** Information provided **

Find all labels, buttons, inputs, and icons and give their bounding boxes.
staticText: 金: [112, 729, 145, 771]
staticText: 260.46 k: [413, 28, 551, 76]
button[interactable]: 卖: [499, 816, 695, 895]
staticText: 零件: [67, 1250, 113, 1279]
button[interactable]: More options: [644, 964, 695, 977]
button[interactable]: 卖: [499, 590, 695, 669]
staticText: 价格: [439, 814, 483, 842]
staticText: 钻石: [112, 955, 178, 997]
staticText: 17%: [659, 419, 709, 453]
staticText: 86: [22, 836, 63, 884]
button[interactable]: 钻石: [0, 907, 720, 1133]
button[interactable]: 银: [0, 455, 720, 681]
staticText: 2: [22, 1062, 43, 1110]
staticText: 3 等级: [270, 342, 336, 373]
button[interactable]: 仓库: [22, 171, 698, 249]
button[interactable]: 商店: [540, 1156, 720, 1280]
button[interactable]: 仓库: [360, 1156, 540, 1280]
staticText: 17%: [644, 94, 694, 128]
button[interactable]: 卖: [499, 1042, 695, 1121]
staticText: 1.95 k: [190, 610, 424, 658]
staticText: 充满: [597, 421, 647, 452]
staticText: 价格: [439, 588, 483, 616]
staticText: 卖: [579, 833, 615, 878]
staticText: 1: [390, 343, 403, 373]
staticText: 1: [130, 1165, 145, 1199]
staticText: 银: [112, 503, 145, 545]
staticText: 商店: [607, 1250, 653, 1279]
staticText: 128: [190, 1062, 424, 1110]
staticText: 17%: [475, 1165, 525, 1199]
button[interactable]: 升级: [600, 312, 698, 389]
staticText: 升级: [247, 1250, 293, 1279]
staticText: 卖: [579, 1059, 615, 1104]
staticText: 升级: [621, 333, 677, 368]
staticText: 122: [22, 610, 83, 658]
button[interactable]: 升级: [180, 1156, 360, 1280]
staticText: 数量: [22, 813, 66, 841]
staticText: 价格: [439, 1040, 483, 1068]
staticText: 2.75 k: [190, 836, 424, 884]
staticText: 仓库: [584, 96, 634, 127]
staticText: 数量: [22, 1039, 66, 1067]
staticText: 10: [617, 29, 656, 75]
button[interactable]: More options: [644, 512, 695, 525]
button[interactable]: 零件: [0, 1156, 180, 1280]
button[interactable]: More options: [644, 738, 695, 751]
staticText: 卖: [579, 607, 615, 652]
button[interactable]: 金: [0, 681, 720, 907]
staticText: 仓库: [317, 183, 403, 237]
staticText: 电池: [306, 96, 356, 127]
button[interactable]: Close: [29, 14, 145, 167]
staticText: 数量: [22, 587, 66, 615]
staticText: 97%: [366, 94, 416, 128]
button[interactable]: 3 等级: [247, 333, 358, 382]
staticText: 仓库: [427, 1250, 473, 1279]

** Your assignment **
Print all of the entries exactly as they appear.

** Task answer **
Find all labels, buttons, inputs, and icons and give their bounding boxes.
staticText: 金: [112, 729, 145, 771]
staticText: 260.46 k: [413, 28, 551, 76]
button[interactable]: 卖: [499, 816, 695, 895]
staticText: 零件: [67, 1250, 113, 1279]
button[interactable]: More options: [644, 964, 695, 977]
button[interactable]: 卖: [499, 590, 695, 669]
staticText: 价格: [439, 814, 483, 842]
staticText: 钻石: [112, 955, 178, 997]
staticText: 17%: [659, 419, 709, 453]
staticText: 86: [22, 836, 63, 884]
button[interactable]: 钻石: [0, 907, 720, 1133]
button[interactable]: 银: [0, 455, 720, 681]
staticText: 2: [22, 1062, 43, 1110]
staticText: 3 等级: [270, 342, 336, 373]
button[interactable]: 仓库: [22, 171, 698, 249]
button[interactable]: 商店: [540, 1156, 720, 1280]
button[interactable]: 仓库: [360, 1156, 540, 1280]
staticText: 17%: [644, 94, 694, 128]
button[interactable]: 卖: [499, 1042, 695, 1121]
staticText: 1.95 k: [190, 610, 424, 658]
staticText: 充满: [597, 421, 647, 452]
staticText: 价格: [439, 588, 483, 616]
staticText: 卖: [579, 833, 615, 878]
staticText: 1: [390, 343, 403, 373]
staticText: 1: [130, 1165, 145, 1199]
staticText: 银: [112, 503, 145, 545]
staticText: 商店: [607, 1250, 653, 1279]
staticText: 128: [190, 1062, 424, 1110]
staticText: 17%: [475, 1165, 525, 1199]
button[interactable]: 升级: [600, 312, 698, 389]
staticText: 升级: [247, 1250, 293, 1279]
staticText: 卖: [579, 1059, 615, 1104]
staticText: 升级: [621, 333, 677, 368]
staticText: 122: [22, 610, 83, 658]
button[interactable]: 升级: [180, 1156, 360, 1280]
staticText: 数量: [22, 813, 66, 841]
staticText: 价格: [439, 1040, 483, 1068]
staticText: 2.75 k: [190, 836, 424, 884]
staticText: 仓库: [584, 96, 634, 127]
staticText: 数量: [22, 1039, 66, 1067]
staticText: 10: [617, 29, 656, 75]
button[interactable]: More options: [644, 512, 695, 525]
button[interactable]: 零件: [0, 1156, 180, 1280]
button[interactable]: More options: [644, 738, 695, 751]
staticText: 卖: [579, 607, 615, 652]
button[interactable]: 金: [0, 681, 720, 907]
staticText: 仓库: [317, 183, 403, 237]
staticText: 电池: [306, 96, 356, 127]
button[interactable]: Close: [29, 14, 145, 167]
staticText: 数量: [22, 587, 66, 615]
staticText: 97%: [366, 94, 416, 128]
button[interactable]: 3 等级: [247, 333, 358, 382]
staticText: 仓库: [427, 1250, 473, 1279]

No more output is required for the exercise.